The Clyde Valley retains a variety of environments such as from urban and industrial landscapes to boggy wetlands, coastal and upland slopes. The way in which people interact with the environment around them can be interpreted archaeologically in a variety of ways, from evidence of felling trees and reforesting, straightening, channeling and canalising rivers, ecological systems have been altered continually for thousands of years.
Tipping’s essay Living with Environmental Change –Towards an Environmental History of Clydesdale firstly identifies there has not been a large scale review of climatic change within Clydesdale which is unfortunately still true as archaeological science has not utilised the study area in relation to these issues (2015, 3). Tipping discusses coastal change, climate change, vegetation and land use change and geomorphological change, this chapter will add emphasis on contemporary and future climate change and the effects on communities currently residing within the Clyde Valley. Future projections of coastal and river flooding will directly affect communities within the Clyde Valley but will also impact historic sites on land and within the Clyde Estuary which we need to address.
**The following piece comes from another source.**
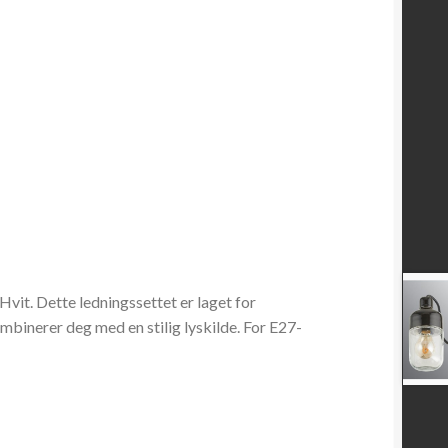
vit. Dette ledningssettet er laget for
binerer deg med en stilig lyskilde. For E27-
The new actions to adapt to future climate change gives an opportunity to archaeologists for further research from developments of new windfarms, reforestation projects and river restoration. Future environmental change will also force action on archaeological sites either sitting within the plains of future floods, upon unstable hillslopes or within changeable estuarian muds. This chapter has not been collated to cause panic about future climate scenarios but to show how archaeology can be utilised to create community resilience.